Mon cher Roland, mon bien aimé acteur,
Une semaine avant ton départ, nous nous sommes longuement parlé. Tu étais heureux ce jour-là, tu te réjouissais d'une prochaine projection où nous admirerions une fois encore tes superbes qualités d'acteur.
Comment oublier les soins avec lesquels tu te préparais aux journées de tournage: la veille, aux premiers instants du crépuscule, tu t'éclipsais pour jouir d'une longue nuit et être en pleine forme le matin venu.
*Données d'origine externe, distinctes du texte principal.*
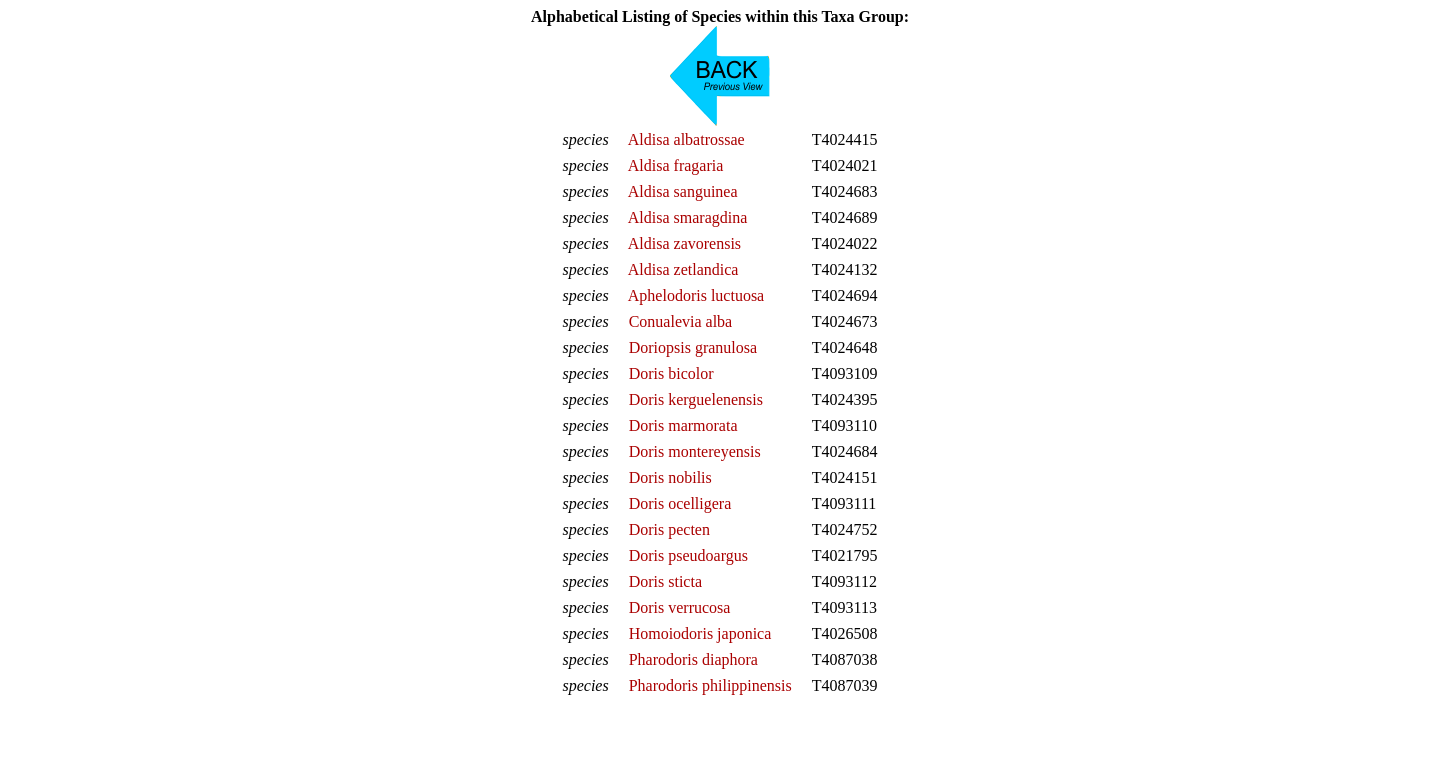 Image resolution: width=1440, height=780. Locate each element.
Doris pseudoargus (688, 555)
Tu donnais tout alors.
Quel bonheur de te retrouver sur le plateau, ta voix résonnant avec une force qui pouvait nous faire trembler, clairon ciselé au diapason de ton rôle. Tu m'as souvent dit que de tous tes réalisateurs, j'étais celui qui t'avait fait le plus travailler. Mais tu ne m'en as jamais voulu et tu as désiré être le parrain de ma fille. Tu nous as entraînés dans ton grand rêve de jeunesse éternelle.
Dans l'ultime scène que nous avons tournée ensemble, il y a trois ans, tu jouais le rôle d'un mort
enseveli sous le sable et qui ressuscitait par la force de l'imaginaire, le sol transformé en verre dans la chaleur du soleil.
Tu laisses un florilèges de souvenirs qui viennent loger, et pour longtemps, chez tous ceux qui t'ont aimé. Tu entends Roland, leurs applaudissements?